Es werden seelische Einseitigkeiten bildlich dargestellt (siehe Märchen / Deutung / Aschenputtel). Das Märchen zeigt uns: "Der Mensch kann in das Extrem der Schwärmerei, der Erdflüchtigkeit verfallen (man trippelt auf Zehenspitzen, schwebt in Wolkenkuckuksheimen: Zehen überbetont) oder in das andere Extrem der Erdsüchtigkeit ("Das will ich aber und setze es durch!" Nur Börsenkurse und Kontoauszüge, einen Himmel gibt es nicht: Ferse überbetont). Man kann aber auch beide Extreme einer höheren Kraft dienstbar machen, wie Aschenputtel es tut, die hart arbeitet und dreimal täglich am Grab der Mutter betet. Das ist die "goldene Mitte". Beide Extreme und den Ausgleich kann kein Mensch in einem Leben erleben. Der Mensch hat sich im Laufe der Zeit zunächst im Fühlen, dann im Denken individualisiert, das sind die beiden Ältesten. Die jüngste Kraft, die wir heute noch ausbilden müssen, ist der Wille (nicht zu verwechseln mit dem Eigensinn). Den Willen entwickle ich, wenn ich gute Gewohnheiten erübe und gerne das tue, was der Welt nützt. Er beruht auf Einsicht, Selbstlosigkeit und Durchhaltekraft. Das braucht eine lange Entwicklungszeit. Im Märchen erscheint alles wie gleichzeitig.

Ähnlich geht es in anderen Märchen mit den drei Brüdern, z.B. in "Das Wasser des Lebens" und " Die drei Federn" (Brüder Grimm). Zwei gescheite (weltkluge) Brüder stehen dem sogenannten Dummling gegenüber. In "Die drei Federn" neigt der eine ältere Bruder nach Osten, der andere nach Westen. Der jüngste geht geradeaus und tut das Nahe-liegende. Wieder werden nebeneinander zwei Extreme und deren Ausgleich gezeigt, für die jeder Mensch lange Entwicklungszeiten benötigen würde.
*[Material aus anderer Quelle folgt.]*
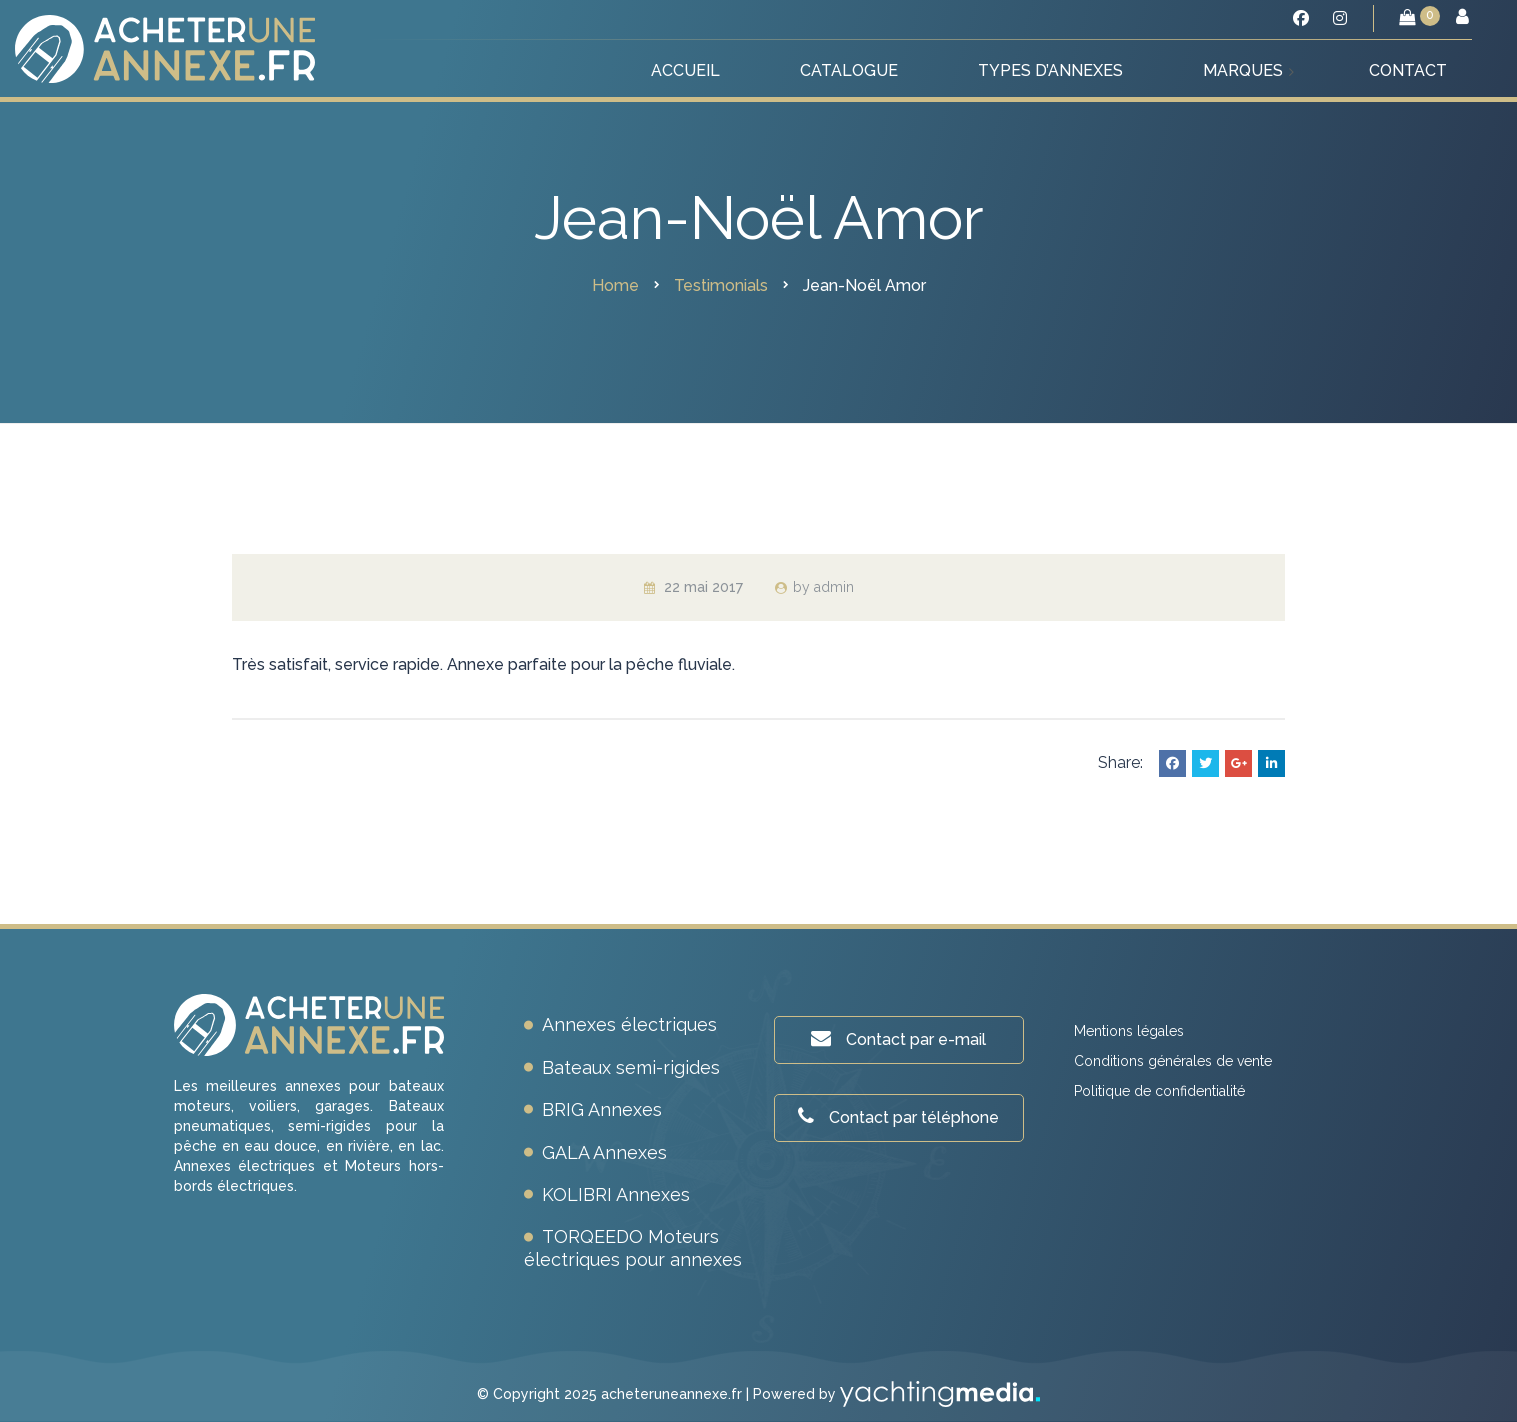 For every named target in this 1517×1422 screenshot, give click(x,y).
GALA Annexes (604, 1152)
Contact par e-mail (898, 1038)
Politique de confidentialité (1159, 1091)
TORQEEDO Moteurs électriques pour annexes (633, 1247)
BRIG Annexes (602, 1109)
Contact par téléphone (898, 1116)
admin (834, 587)
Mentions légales (1129, 1031)
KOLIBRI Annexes (616, 1194)
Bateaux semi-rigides (631, 1067)
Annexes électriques (629, 1024)
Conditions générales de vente (1173, 1061) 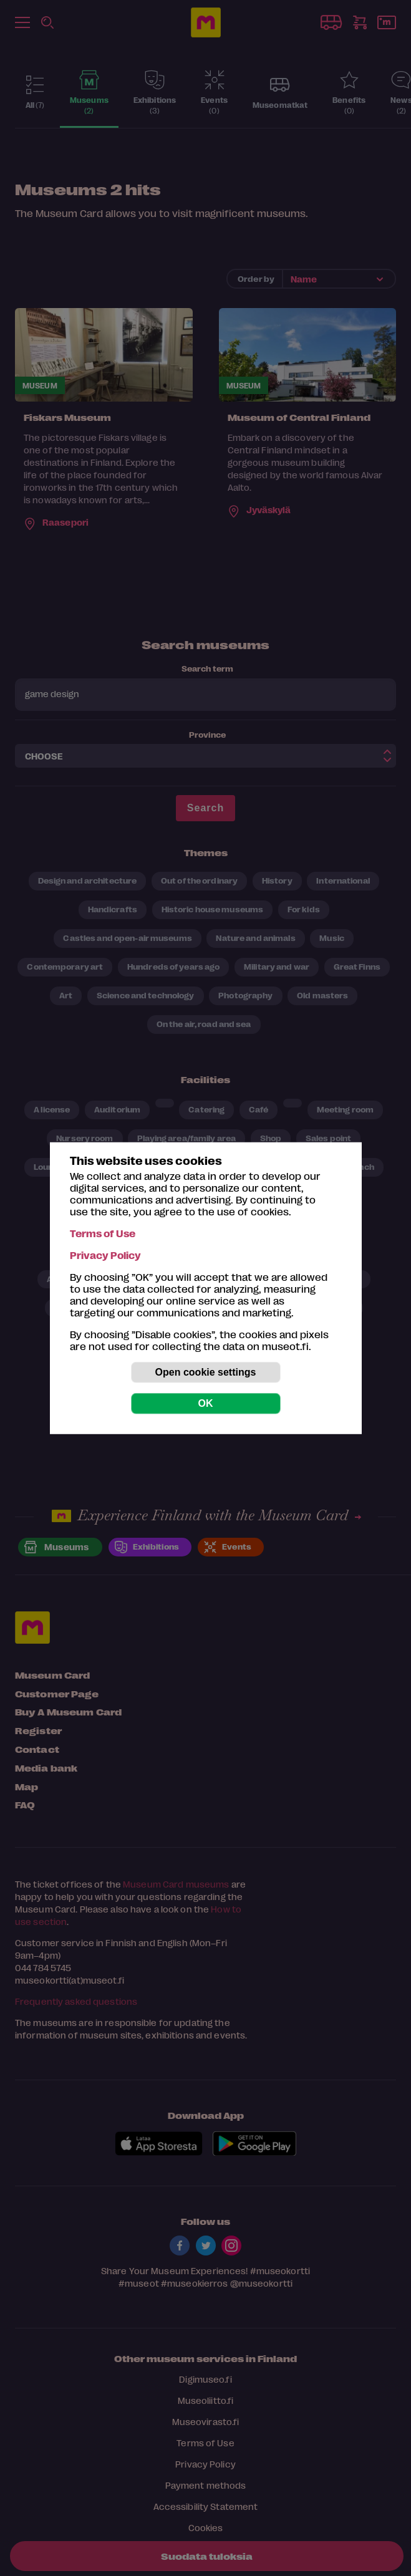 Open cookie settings (205, 1372) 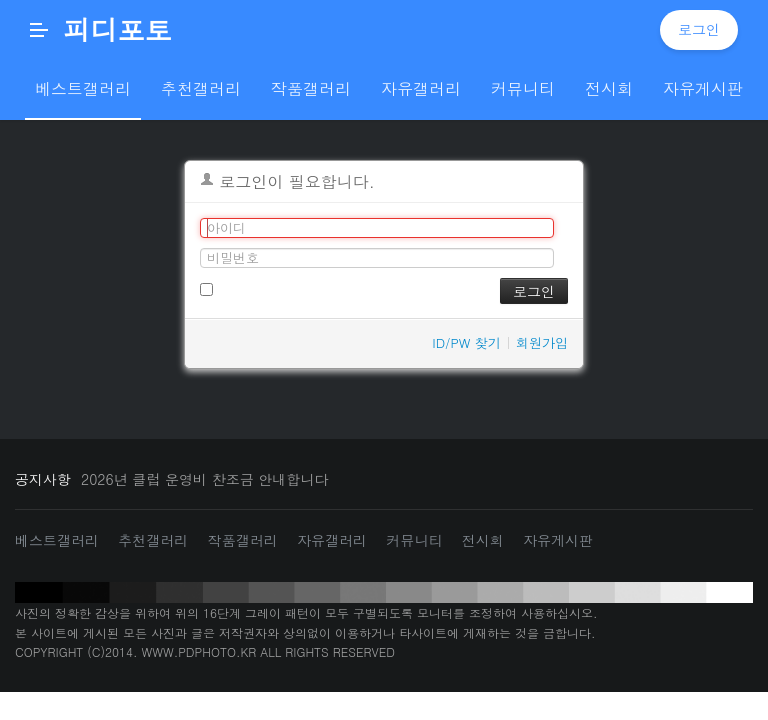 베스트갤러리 (57, 540)
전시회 (483, 540)
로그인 (699, 29)
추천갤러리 (153, 540)
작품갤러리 (243, 540)
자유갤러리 (332, 540)
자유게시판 (558, 540)
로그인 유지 (243, 287)
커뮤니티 (414, 540)
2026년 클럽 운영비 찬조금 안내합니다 (204, 479)
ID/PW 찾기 (466, 342)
Wir sehen daraus, daß die Märchen - wenn wir sie überhaupt ernstnehmen - auf einer anderen Bewußtseinsebene spielen als Romane und Schauspiele. Raum und Zeit gehören unserem Erdenleben an. Ahnungsweisen Zugang zu der anderen Ebene können wir über Traum, Nahtoderlebnisse und Märchen bekommen.